2. When bathing a patient’s extremities, the nurse should use long, firm strokes from the distal to
the proximal areas. This technique:
A. Provides an opportunity for skin assessment
B. Avoids undue strain on the nurse
C. Increases venous blood return
D. Causes vasoconstriction and increases circulation
2. Answer: C. Increases venous blood return
Washing from distal to proximal areas stimulates venous blood flow, thereby preventing
venous stasis. It improves circulation but does not result in vasoconstriction. The nurse
can assess the patient’s condition throughout the bath, regardless of washing technique,
and should feel no strain while bathing the patient.
3. Vivid dreaming occurs in which stage of sleep?
A. Stage I non-REM
B. Rapid eye movement (REM) stage
C. Stage II non-REM
D. Delta stage
3. Answer: B. Rapid eye movement (REM) stage
Other characteristics of rapid eye movement (REM) sleep are deep sleep (the patient cannot
be awakened easily), depressed muscle tone, and possibly irregular heart and
respiratory rates. Non-REM sleep is a deep, restful sleep without dreaming. Delta stage,
or slow-wave sleep, occurs during non-REM Stages III and IV and is often equated with
quiet sleep.
4. The natural sedative in meat and milk products (especially warm milk) that can help induce
sleep is:
A. Flurazepam
B. Temazepam
C. Tryptophan
D. Methotrimeprazine
4. Answer: C. Tryptophan
Tryptophan is a natural sedative; flurazepam (Dalmane), temazepam (Restoril), and
methotrimeprazine (Levoprome) are hypnotic sedatives.
5. Nursing interventions that can help the patient to relax and sleep restfully include all of the
following except:
A. Have the patient take a 30- to 60-minute nap in the afternoon
B. Turn on the television in the patient’s room
C. Provide quiet music and interesting reading material
D. Massage the patient’s back with long strokes
5. Answer: A. Have the patient take a 30- to 60-minute nap in the afternoon
Napping in the afternoon is not conductive to nighttime sleeping. Quiet music, watching
television, reading, and massage usually will relax the patient, helping him to fall
asleep.
6. Restraints can be used for all of the following purposes except to:
A. Prevent a confused patient from removing tubes, such as feeding tubes, I.V. lines,
and urinary catheters
B. Prevent a patient from falling out of bed or a chair
C. Discourage a patient from attempting to ambulate alone when he requires
assistance for his safety
D. Prevent a patient from becoming confused or disoriented
6. Answer: D. Prevent a patient from becoming confused or disoriented
By restricting a patient’s movements, restraints may increase stress and lead to confusion,
rather than prevent it. The other choices are valid reasons for using restraints.

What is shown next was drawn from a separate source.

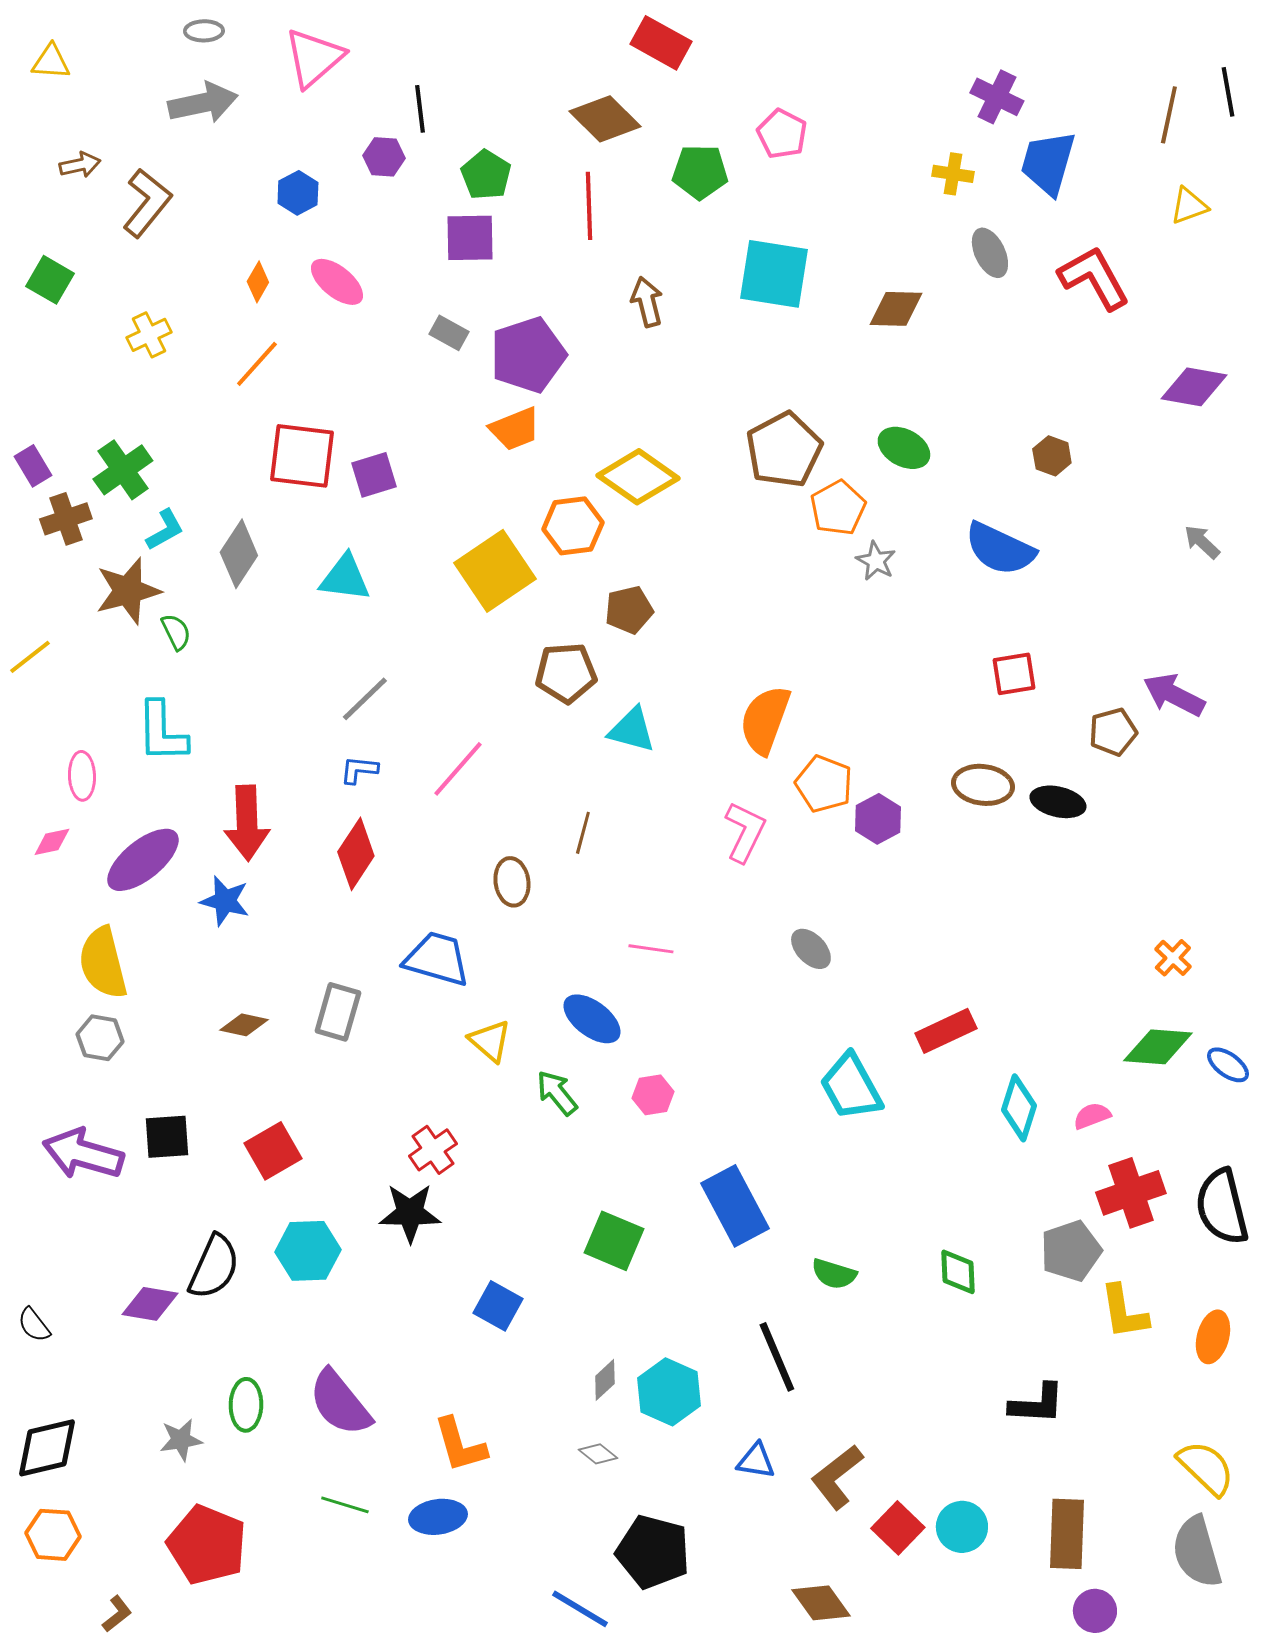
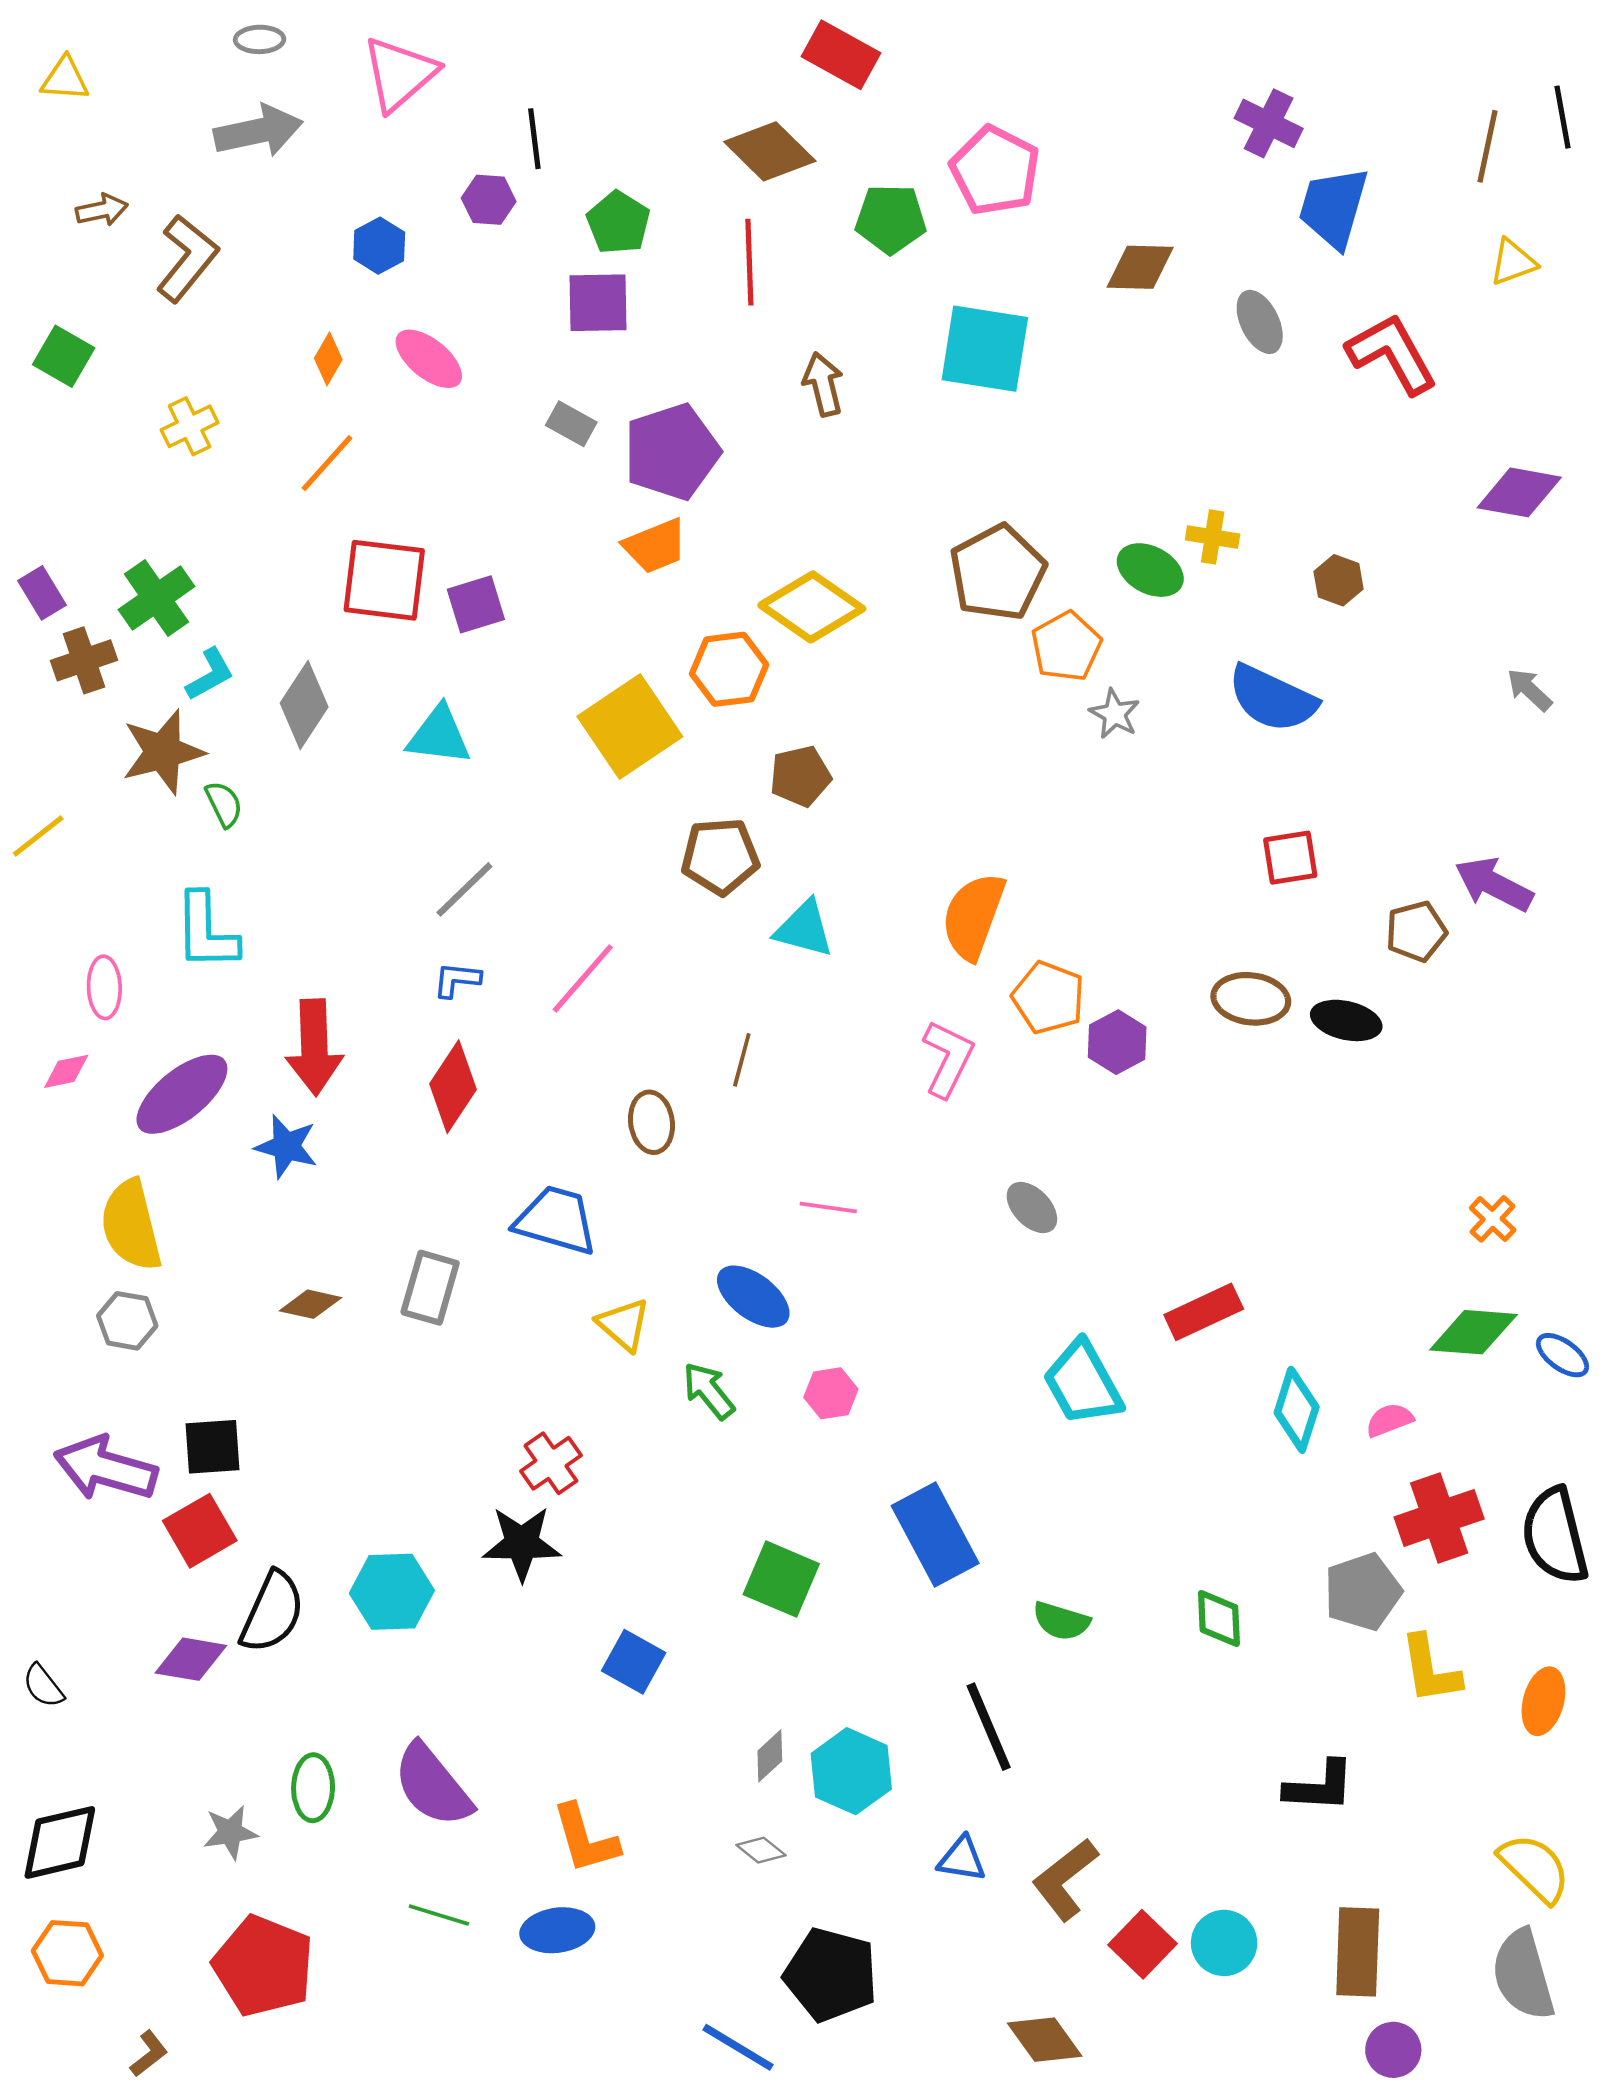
pink pentagon: (782, 134) -> (995, 171), size x1.4
yellow cross: (953, 174) -> (1213, 537), moved
brown diamond: (896, 309) -> (1140, 267), moved
red square: (273, 1151) -> (200, 1531), moved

7. Which of the following is the nurse’s legal responsibility when applying restraints?
A. Document the patient’s behavior
B. Document the type of restraint used
C. Obtain a written order from the physician except in an emergency, when the
patient must be protected from injury to himself or others
D. All of the above
7. Answer: D. All of the above
When applying restraints, the nurse must document the type of behavior that prompted
her to use them, document the type of restraints used, and obtain a physician’s written
order for the restraints.
8. Kubler-Ross’s five successive stages of death and dying are:
A. Anger, bargaining, denial, depression, acceptance
B. Denial, anger, depression, bargaining, acceptance
C. Denial, anger, bargaining, depression acceptance
D. Bargaining, denial, anger, depression, acceptance
8. Answer: C. Denial, anger, bargaining, depression acceptance
Kubler-Ross’s five successive stages of death and dying are denial, anger, bargaining,
depression, and acceptance. The patient may move back and forth through the different
stages as he and his family members react to the process of dying, but he usually goes
through all of these stages to reach acceptance.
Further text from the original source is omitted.